Task description: Using the entries that follow, write out the line containing "1. Eccellente Rendimentu: Fornisce", the line containing "5.No mercuriu è", and every line between them, exactly and nothing else.

Record set:
____________________
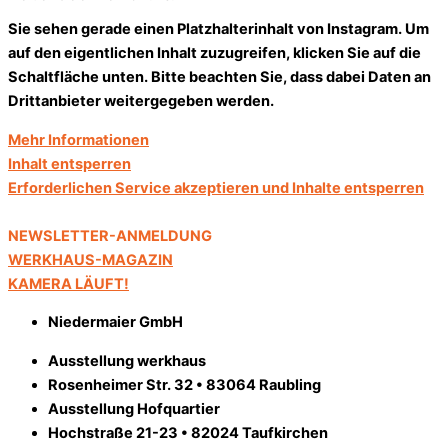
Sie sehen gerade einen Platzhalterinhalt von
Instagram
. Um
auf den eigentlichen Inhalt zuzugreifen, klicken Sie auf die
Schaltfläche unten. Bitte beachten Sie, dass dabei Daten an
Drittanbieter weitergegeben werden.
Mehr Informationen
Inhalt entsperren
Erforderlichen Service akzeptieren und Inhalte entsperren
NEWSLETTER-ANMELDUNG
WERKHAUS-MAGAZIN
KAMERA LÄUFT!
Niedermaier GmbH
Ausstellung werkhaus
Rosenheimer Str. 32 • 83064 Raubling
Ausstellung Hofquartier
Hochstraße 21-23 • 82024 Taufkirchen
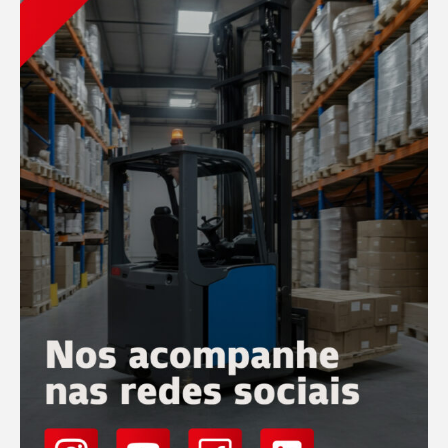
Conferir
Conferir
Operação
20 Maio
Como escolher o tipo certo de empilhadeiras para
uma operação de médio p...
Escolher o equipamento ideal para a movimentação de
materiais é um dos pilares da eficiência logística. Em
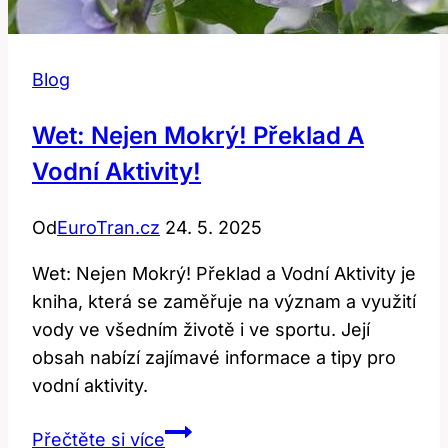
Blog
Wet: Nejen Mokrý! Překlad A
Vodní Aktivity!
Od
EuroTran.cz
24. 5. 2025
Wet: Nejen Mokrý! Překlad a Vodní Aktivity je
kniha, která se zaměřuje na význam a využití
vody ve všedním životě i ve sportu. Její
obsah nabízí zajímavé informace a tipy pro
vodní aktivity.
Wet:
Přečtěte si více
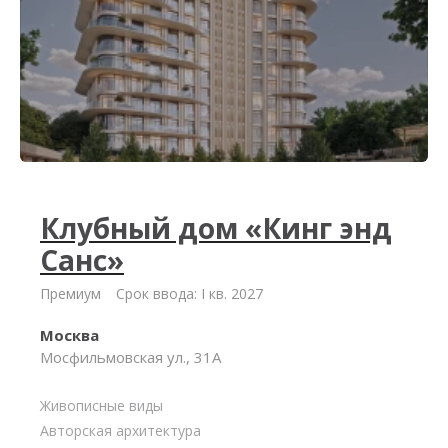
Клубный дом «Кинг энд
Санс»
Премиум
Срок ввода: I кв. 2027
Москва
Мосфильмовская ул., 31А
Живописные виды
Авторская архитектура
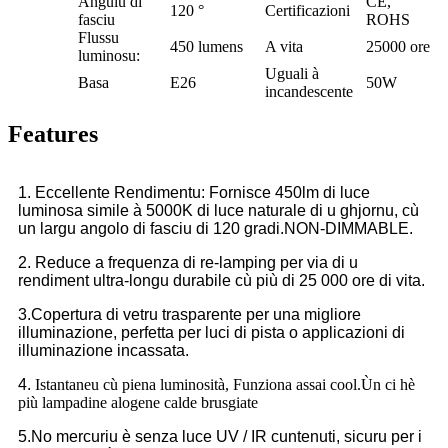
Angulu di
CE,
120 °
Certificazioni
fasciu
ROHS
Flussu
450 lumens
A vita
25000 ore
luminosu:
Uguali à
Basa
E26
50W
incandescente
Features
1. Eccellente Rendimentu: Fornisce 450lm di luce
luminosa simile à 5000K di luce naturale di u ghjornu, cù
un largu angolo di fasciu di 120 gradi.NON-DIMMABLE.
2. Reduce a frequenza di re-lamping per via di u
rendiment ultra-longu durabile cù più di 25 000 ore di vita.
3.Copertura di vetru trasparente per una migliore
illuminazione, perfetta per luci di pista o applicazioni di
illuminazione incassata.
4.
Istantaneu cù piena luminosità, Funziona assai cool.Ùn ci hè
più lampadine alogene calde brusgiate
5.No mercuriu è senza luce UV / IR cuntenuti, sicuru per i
____________________
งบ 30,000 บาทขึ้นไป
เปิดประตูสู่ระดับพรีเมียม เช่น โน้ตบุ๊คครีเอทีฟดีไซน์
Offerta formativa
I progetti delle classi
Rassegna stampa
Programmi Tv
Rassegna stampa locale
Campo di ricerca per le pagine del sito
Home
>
____________________
Exercise response:
1. Eccellente Rendimentu: Fornisce 450lm di luce
luminosa simile à 5000K di luce naturale di u ghjornu, cù
un largu angolo di fasciu di 120 gradi.NON-DIMMABLE.
2. Reduce a frequenza di re-lamping per via di u
rendiment ultra-longu durabile cù più di 25 000 ore di vita.
3.Copertura di vetru trasparente per una migliore
illuminazione, perfetta per luci di pista o applicazioni di
illuminazione incassata.
4.
Istantaneu cù piena luminosità, Funziona assai cool.Ùn ci hè
più lampadine alogene calde brusgiate
5.No mercuriu è senza luce UV / IR cuntenuti, sicuru per i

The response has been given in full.